▸ EXERCISE
Return every line from the one with "livraison gratuite" through the one with "attrayant pour les consommateurs.", inclusive, exactly as it appears below.

-- PROVIDED RECORDS follows --

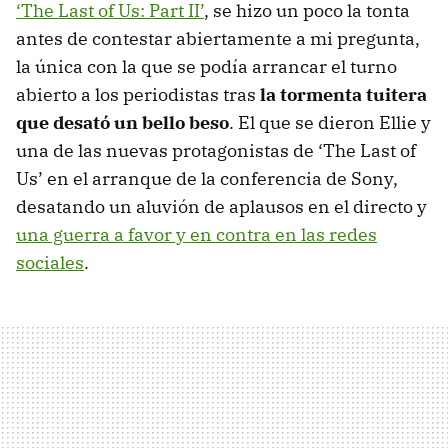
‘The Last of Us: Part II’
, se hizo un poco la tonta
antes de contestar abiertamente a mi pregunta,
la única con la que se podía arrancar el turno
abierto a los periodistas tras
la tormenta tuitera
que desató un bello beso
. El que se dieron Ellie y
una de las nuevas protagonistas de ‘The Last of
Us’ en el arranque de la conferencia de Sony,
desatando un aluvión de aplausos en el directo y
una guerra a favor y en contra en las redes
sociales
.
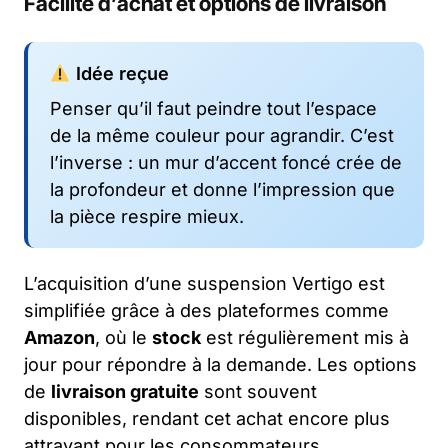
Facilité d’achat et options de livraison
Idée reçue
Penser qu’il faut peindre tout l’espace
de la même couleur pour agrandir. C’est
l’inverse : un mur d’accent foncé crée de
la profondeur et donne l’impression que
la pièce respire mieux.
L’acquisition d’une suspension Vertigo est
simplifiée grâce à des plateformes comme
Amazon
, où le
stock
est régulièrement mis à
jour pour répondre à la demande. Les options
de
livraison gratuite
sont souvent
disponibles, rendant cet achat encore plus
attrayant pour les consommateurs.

-- PROVIDED RECORDS concluded --
-- PROVIDED RECORDS follows --

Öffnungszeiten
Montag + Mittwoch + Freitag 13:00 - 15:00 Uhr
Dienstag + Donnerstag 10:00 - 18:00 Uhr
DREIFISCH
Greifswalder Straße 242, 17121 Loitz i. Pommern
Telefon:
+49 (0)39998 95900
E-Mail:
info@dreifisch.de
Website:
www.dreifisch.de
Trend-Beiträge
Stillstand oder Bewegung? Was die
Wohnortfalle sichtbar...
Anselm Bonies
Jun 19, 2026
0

-- PROVIDED RECORDS concluded --

▸ ANSWER BOX
livraison gratuite
sont souvent
disponibles, rendant cet achat encore plus
attrayant pour les consommateurs.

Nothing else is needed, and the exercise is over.